赤ちゃんがきょろきょろしてこちらを向いたところで、私から赤ちゃんにスマイル攻勢をかけました。機嫌は悪くありません。最初のアイコンタクトは何とかクリアしました。

私が赤ちゃんに笑顔を向けたので、お母さんも打ち解けたようです。「もうお誕生ですか?」と聞いたら、まだ半歳とのこと。「大きいんです」とおっしゃりました。
「お母さんとどこへ行ってきたの」と赤ちゃんに訊ねたら、代わりにお母さんが「保育園の帰りなんです」と答えてくれました。
勤めている会社に保育園があり、この10月からそこに通っているというのです。「お母さんもこの10月に職場復帰したばかりですか!」それは大変だ。
5時定時で退社させてもらい、こうして赤ちゃんを抱いて中央線に乗り、帰宅しています。自宅は荻窪ということです。会社は東京駅周辺またはさらに乗り換えていくのかも知れません。

たまたま、私の2人の孫も、生後半歳で保育園に入園しています。保育園のゼロ歳児保育が子どものためにとても好ましいことを実感しているので、私は大賛成です。赤ちゃんに「お母さんが良い会社に勤めていて良かったね」と話しかけました。
来年4月からは荻窪の自宅近くの保育園に替わりたいそうです。「当たるかどうか」と心配していました。今からこうして会社の保育園に通わせていると、点数が1点上がる、と言っていました。

赤ちゃんはまだぐずっているので、私は「いないいないばあ」をしてみせました。お母さんは赤ちゃんを見て「あ、笑ってる」と喜んでくれました。私は「いないいないばあは、赤ちゃんが飽きるまで続けないといけないそうです」と言いながら続けました。そのうち赤ちゃんは飽きちゃいましたが。ということで、数分間しか持ちませんでした。

四谷を過ぎるあたりから、またお母さんは立ち上がってあやし始めました。
私は新宿で降ります。お母さんに「それでは頑張ってください。」、赤ちゃんに「バイバイ」と言って別れました。

荻窪の自宅から東京駅あるいはさらに遠方の会社に、ゼロ歳の赤ちゃんを連れて毎日通勤、大変なことです。まだはじめて2ヶ月ですか。これからも頑張ってください、としか言いようがありません。

たまたま私は「ゼロ歳児保育、大賛成」ですから応援することができました。
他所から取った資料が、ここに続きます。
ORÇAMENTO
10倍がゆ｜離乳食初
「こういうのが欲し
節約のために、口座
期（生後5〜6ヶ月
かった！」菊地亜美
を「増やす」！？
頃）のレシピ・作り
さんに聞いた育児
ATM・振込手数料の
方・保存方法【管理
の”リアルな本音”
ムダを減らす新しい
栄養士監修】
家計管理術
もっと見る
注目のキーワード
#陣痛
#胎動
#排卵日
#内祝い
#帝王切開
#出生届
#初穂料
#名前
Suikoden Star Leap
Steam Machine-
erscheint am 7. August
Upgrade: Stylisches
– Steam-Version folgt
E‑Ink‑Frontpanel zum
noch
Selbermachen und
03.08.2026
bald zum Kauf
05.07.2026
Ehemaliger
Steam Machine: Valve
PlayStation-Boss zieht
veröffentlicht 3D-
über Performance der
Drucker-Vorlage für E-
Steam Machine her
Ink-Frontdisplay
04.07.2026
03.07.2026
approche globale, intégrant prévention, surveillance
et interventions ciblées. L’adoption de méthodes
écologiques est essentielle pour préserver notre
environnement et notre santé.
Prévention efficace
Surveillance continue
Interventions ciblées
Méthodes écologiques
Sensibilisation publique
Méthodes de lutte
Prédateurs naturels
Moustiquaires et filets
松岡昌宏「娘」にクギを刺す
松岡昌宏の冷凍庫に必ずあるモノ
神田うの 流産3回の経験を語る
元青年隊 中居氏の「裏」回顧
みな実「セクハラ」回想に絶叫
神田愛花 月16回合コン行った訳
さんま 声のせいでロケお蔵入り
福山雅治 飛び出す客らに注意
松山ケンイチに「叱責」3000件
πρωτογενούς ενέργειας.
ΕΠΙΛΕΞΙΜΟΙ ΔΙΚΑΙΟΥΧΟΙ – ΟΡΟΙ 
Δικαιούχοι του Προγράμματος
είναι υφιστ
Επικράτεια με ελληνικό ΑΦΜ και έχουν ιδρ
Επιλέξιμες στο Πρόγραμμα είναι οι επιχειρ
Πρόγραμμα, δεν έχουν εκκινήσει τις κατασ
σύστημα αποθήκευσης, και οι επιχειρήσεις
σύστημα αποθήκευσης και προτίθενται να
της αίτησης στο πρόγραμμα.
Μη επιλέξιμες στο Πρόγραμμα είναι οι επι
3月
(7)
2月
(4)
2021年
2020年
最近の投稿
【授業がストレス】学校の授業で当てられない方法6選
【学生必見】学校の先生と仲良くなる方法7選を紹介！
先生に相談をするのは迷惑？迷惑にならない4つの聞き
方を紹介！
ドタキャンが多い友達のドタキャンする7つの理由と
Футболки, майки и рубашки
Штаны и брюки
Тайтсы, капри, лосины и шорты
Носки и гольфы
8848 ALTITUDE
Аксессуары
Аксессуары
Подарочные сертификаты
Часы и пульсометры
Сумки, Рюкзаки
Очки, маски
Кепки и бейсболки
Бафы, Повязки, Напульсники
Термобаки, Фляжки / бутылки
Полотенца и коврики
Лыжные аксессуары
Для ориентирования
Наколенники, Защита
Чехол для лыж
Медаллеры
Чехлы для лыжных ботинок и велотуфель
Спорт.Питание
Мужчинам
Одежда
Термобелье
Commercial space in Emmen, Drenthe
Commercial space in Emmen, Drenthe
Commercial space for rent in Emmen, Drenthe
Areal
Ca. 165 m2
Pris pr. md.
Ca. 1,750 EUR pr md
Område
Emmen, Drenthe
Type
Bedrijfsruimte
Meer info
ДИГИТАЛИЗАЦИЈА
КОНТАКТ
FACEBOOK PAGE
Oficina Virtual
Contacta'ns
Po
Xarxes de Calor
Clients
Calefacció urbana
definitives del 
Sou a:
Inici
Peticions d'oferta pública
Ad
そうではなく、隣に座ったおじさんおばさんが「ゼロ歳児で保育園なんてかわいそうだ」ということもあるでしょう。そんなこと言われたらめげるでしょうね。何とかそんな目に遭わないように祈っています。

つい先日、12年ぶりの高校クラス会がありました。
その二次会で、「おじいちゃんパワーで地域の子どもたちの面倒を見る」という話になりまして、私が「自分の孫ができたら、孫ばかりでなく、よその子どもも分け隔てなくかわいくなった」と発言したところ、となりに座った友人(男性)が「自分も全く同じだ」と賛成してくれました。女性陣からは「自分の子どもができたときはそうではなかったのか」と聞かれ、「子どものときは違った。孫ができてはじめてだ」と答えたら、女性陣は不思議そうにしていましたが。